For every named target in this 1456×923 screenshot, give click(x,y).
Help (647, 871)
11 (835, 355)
+---+
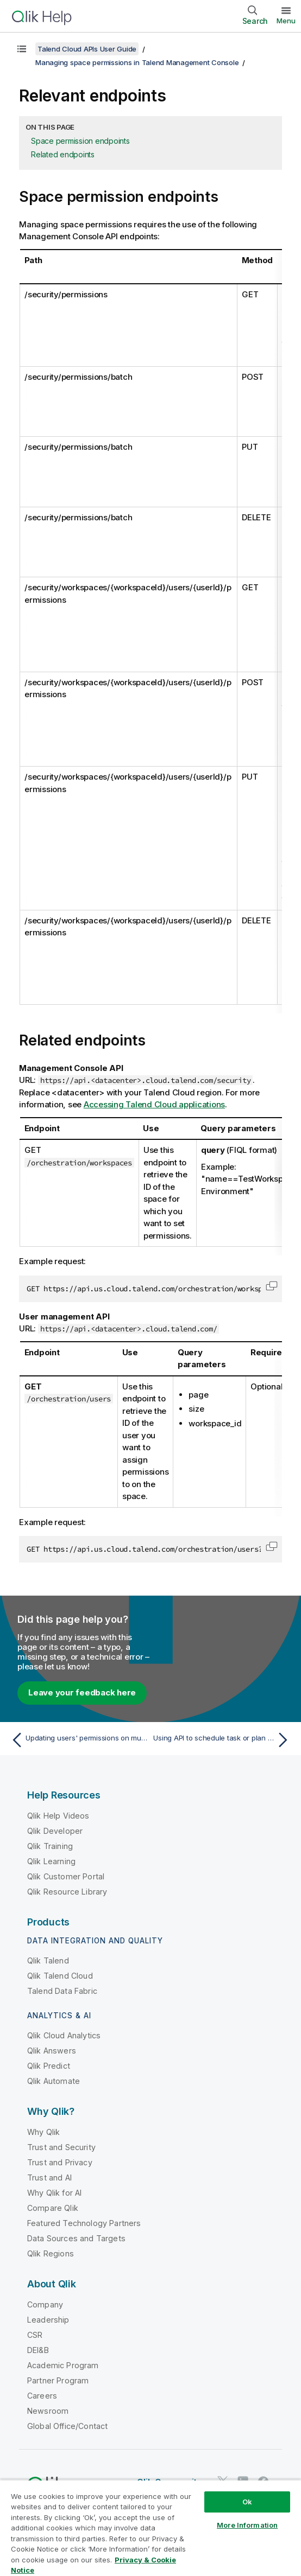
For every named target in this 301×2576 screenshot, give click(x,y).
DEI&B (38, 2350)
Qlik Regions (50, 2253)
+---+
▶ _EXERCISE PROMPT_
From the records above, print only the lines between the one holding "For every named target in this 1456×923" and the one holding "11 (835, 355)", inclusive, exactly as they stand.

▶ _SOLUTION FOR THIS PROBLEM_
For every named target in this 1456×923 screenshot, give click(x,y).
Help (647, 871)
11 (835, 355)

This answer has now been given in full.